(Stored items)
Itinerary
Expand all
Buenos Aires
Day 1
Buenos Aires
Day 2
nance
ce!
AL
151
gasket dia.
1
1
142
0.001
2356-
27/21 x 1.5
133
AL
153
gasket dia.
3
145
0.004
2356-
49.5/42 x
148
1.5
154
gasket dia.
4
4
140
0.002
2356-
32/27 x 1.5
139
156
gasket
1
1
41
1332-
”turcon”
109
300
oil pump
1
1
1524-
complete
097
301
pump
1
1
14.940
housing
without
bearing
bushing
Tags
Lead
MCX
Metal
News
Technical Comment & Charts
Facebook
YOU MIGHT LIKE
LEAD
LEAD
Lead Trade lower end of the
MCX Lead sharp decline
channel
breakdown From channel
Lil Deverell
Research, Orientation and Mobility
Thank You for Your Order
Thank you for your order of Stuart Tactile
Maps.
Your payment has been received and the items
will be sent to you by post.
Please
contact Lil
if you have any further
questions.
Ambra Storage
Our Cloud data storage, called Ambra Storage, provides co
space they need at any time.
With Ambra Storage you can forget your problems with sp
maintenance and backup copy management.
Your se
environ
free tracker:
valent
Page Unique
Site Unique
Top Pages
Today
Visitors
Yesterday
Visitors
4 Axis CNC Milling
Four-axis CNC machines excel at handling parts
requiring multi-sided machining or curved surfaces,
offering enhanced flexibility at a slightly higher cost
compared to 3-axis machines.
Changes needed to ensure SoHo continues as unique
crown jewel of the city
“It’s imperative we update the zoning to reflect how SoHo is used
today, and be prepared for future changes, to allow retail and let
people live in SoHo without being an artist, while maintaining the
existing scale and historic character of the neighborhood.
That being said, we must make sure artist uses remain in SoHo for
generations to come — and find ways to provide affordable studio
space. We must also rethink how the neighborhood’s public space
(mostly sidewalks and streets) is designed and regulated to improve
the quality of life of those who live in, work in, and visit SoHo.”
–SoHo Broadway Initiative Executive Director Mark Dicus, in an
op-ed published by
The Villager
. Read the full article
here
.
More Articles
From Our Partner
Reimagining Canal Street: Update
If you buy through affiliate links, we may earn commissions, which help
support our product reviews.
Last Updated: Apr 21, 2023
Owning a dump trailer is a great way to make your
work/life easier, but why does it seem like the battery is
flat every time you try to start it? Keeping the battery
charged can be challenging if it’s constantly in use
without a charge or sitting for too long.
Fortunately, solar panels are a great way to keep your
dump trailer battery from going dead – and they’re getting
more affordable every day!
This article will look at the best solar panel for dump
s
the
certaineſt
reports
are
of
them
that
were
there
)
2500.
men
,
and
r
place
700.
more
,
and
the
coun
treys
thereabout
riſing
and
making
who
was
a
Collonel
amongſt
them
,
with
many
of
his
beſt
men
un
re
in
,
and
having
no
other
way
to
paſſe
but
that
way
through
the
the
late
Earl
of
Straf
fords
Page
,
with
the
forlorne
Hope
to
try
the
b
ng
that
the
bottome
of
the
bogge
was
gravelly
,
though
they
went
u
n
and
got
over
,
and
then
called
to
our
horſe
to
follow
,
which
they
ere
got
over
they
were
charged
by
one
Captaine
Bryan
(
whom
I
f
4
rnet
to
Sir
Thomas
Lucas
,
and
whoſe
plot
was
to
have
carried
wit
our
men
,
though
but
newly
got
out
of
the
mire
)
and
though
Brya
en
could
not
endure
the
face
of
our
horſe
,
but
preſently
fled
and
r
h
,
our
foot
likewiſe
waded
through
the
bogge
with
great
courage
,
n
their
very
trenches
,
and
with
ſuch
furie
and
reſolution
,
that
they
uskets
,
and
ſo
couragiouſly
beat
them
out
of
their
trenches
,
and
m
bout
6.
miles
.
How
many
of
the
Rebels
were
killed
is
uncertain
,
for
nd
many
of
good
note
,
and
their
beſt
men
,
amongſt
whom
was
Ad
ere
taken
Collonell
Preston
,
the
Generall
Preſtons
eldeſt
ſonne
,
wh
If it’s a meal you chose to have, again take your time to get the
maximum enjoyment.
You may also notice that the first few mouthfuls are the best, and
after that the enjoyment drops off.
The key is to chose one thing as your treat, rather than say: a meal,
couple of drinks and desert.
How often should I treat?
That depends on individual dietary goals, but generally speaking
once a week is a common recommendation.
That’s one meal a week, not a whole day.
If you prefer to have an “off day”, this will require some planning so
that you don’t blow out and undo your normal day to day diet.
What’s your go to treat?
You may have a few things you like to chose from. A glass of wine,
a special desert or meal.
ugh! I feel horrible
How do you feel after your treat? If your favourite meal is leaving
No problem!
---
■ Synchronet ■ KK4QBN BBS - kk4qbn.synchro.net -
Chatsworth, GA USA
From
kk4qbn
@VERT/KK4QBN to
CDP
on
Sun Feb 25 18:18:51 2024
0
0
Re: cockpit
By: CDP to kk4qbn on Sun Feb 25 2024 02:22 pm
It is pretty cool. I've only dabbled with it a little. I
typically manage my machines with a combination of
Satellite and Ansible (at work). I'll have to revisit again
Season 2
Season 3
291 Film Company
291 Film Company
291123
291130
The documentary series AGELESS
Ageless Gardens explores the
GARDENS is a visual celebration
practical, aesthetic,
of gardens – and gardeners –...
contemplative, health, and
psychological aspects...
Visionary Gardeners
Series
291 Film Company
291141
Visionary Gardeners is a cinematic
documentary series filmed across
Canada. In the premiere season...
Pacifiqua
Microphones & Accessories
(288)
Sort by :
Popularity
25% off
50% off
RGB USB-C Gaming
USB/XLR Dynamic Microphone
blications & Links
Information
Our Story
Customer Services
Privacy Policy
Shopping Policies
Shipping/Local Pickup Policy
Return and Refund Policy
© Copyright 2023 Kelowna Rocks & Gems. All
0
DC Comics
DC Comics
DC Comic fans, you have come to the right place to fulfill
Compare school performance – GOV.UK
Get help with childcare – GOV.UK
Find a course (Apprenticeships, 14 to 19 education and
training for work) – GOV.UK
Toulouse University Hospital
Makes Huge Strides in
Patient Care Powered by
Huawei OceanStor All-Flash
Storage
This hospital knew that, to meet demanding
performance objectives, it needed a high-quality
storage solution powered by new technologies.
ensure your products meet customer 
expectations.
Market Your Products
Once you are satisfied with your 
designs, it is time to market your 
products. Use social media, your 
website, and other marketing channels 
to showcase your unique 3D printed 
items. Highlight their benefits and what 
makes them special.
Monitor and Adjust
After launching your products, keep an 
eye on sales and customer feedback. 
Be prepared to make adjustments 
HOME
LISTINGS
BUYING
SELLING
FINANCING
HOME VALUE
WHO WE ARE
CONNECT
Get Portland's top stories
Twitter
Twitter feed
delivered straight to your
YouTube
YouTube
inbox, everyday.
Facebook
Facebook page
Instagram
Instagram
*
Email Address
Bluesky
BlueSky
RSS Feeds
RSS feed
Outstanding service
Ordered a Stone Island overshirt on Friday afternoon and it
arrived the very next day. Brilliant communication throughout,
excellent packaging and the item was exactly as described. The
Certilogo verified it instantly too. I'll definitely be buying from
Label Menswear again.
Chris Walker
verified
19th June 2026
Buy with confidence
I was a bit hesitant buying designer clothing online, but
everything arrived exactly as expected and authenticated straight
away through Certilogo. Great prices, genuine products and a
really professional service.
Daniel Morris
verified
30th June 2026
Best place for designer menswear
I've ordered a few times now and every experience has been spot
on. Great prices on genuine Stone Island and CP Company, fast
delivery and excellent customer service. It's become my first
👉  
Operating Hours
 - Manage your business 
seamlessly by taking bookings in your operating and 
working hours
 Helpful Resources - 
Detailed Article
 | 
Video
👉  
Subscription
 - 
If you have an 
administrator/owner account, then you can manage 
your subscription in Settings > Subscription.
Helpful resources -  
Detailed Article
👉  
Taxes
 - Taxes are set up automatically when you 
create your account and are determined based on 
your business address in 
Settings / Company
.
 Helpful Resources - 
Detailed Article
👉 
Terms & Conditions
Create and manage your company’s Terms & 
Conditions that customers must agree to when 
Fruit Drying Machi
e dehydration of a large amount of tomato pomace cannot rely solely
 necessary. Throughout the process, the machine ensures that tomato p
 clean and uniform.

:: What the task asks ::
Wherever "battery" occurs in the records above, copy the line it sits in.

:: Response to this exercise ::
work/life easier, but why does it seem like the battery is
flat every time you try to start it? Keeping the battery
dump trailer battery from going dead – and they’re getting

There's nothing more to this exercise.